DIRECTIONS
Search the entries below for "tablet", and copy each line where it appears.

STUDY MATERIAL
★ ★ ★
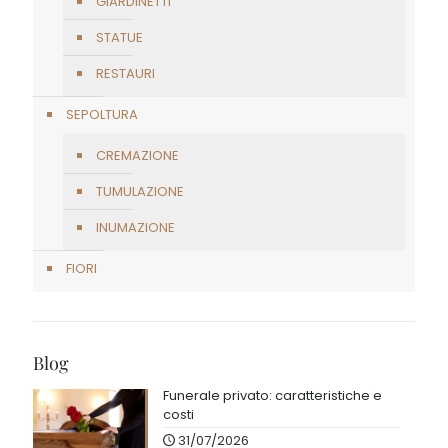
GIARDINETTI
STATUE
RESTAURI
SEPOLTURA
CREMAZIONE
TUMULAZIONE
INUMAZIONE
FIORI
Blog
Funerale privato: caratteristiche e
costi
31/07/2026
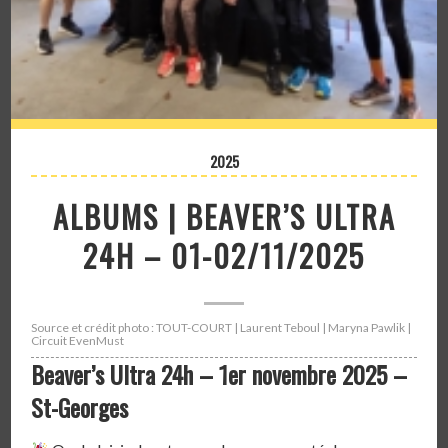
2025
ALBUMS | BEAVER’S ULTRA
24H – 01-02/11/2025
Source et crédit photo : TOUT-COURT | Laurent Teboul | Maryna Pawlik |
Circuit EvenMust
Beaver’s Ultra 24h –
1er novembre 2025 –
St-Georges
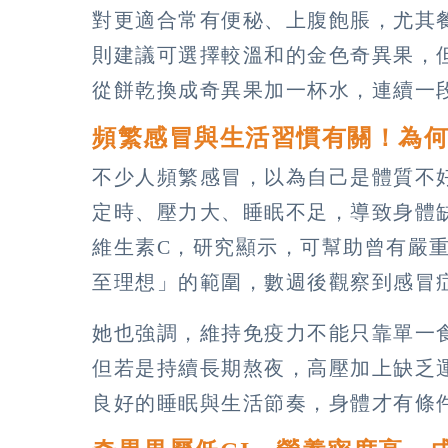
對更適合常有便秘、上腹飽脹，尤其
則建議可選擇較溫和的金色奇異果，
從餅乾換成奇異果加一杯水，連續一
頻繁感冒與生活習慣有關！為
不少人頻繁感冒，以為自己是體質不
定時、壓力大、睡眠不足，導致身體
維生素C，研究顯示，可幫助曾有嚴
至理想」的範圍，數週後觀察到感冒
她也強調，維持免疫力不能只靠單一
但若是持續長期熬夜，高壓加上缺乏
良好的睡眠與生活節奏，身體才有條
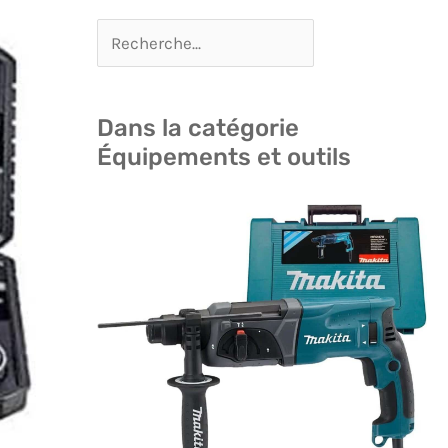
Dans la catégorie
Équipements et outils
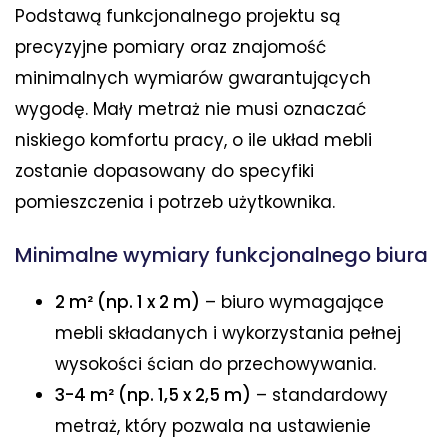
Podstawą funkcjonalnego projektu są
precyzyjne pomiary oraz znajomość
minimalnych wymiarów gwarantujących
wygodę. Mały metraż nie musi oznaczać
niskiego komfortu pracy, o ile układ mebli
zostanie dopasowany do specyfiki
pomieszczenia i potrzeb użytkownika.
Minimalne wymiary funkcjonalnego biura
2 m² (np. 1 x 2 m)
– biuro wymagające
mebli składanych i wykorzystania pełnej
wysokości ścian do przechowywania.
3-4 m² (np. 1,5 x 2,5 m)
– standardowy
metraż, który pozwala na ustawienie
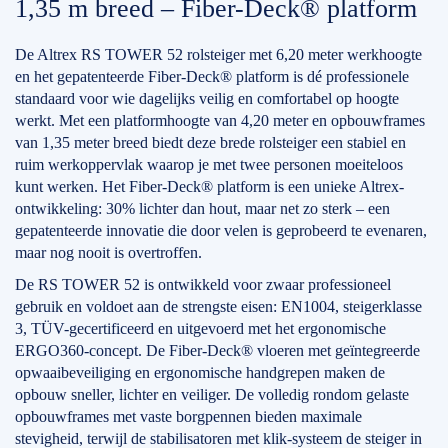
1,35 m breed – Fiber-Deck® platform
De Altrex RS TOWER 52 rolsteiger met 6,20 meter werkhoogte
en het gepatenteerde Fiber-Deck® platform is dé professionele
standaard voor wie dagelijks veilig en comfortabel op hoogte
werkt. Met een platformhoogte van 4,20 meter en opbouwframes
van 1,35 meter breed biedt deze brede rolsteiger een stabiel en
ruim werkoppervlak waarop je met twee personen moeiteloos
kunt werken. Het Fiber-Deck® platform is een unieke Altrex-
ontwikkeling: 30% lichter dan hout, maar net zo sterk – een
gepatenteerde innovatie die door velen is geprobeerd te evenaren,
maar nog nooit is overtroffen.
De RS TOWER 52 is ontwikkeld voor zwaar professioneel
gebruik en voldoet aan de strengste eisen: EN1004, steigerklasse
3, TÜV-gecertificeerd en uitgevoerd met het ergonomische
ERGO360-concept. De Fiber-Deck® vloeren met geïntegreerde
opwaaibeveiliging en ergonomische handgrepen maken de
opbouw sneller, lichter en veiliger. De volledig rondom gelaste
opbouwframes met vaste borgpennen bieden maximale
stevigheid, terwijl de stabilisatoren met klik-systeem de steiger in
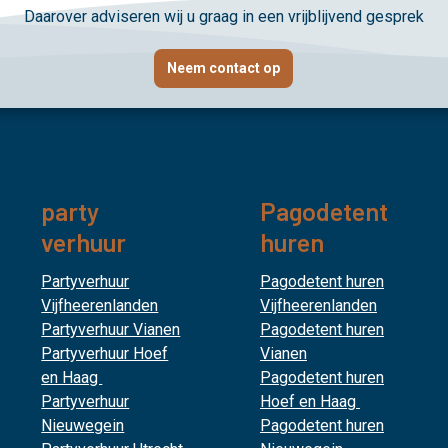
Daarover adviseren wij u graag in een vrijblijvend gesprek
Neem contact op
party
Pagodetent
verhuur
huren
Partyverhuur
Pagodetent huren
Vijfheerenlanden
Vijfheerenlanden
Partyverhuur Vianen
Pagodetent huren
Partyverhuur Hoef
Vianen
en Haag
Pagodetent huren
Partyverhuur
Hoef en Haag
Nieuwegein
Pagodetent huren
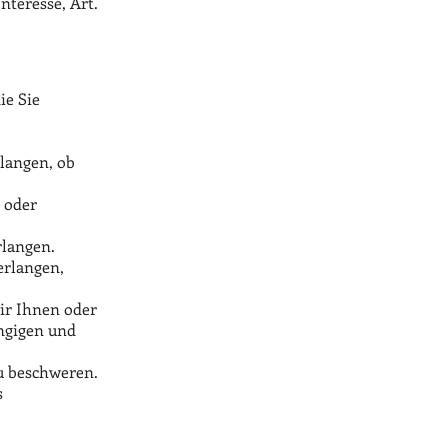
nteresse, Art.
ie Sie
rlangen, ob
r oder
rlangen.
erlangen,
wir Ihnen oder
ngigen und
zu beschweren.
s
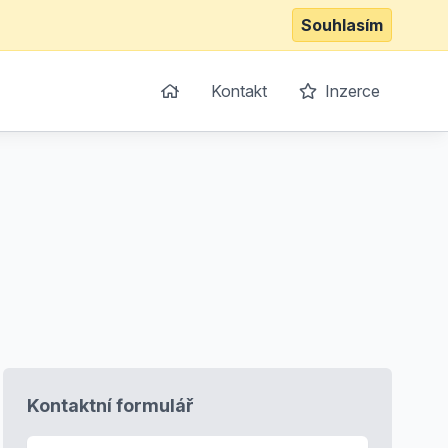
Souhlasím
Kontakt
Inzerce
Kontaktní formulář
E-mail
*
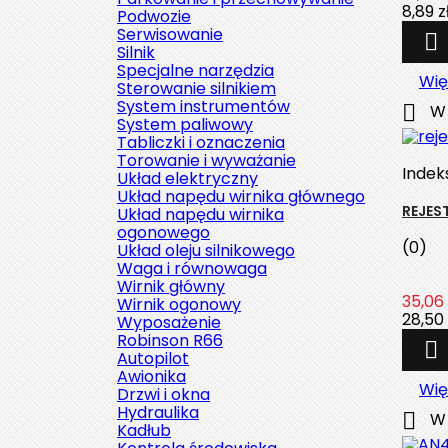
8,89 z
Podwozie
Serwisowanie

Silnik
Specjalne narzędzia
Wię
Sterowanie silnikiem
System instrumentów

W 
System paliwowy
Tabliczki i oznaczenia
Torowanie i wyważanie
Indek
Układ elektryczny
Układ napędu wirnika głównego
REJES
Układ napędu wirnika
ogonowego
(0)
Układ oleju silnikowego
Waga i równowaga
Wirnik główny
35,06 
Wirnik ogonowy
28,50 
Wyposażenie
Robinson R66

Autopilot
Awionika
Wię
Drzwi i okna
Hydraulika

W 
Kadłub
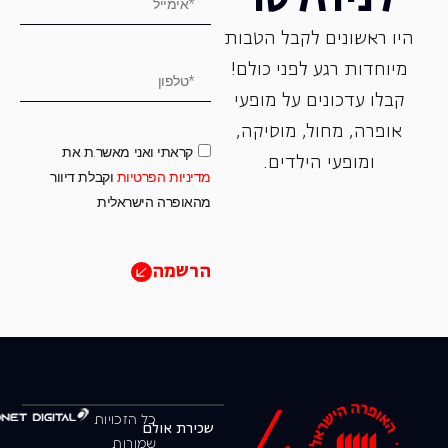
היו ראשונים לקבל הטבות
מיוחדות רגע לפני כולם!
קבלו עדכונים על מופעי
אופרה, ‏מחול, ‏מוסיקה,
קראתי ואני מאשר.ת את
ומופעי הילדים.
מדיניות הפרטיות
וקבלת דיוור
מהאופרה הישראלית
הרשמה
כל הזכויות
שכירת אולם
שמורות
★ ★ ★
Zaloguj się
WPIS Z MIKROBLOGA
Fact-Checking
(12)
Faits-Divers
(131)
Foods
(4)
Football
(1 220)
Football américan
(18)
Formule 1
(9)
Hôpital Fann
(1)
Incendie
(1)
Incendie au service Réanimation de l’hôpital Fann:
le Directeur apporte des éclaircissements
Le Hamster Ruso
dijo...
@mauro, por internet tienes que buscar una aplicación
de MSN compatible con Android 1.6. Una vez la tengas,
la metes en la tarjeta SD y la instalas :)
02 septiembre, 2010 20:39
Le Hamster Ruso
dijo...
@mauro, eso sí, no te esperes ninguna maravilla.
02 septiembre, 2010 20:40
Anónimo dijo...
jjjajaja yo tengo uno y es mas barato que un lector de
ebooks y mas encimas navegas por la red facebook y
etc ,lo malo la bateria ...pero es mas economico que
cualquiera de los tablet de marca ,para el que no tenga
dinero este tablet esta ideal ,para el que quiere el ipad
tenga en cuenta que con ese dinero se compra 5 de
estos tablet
★ ★ ★
EXERCISE OUTPUT
cualquiera de los tablet de marca ,para el que no tenga
dinero este tablet esta ideal ,para el que quiere el ipad
estos tablet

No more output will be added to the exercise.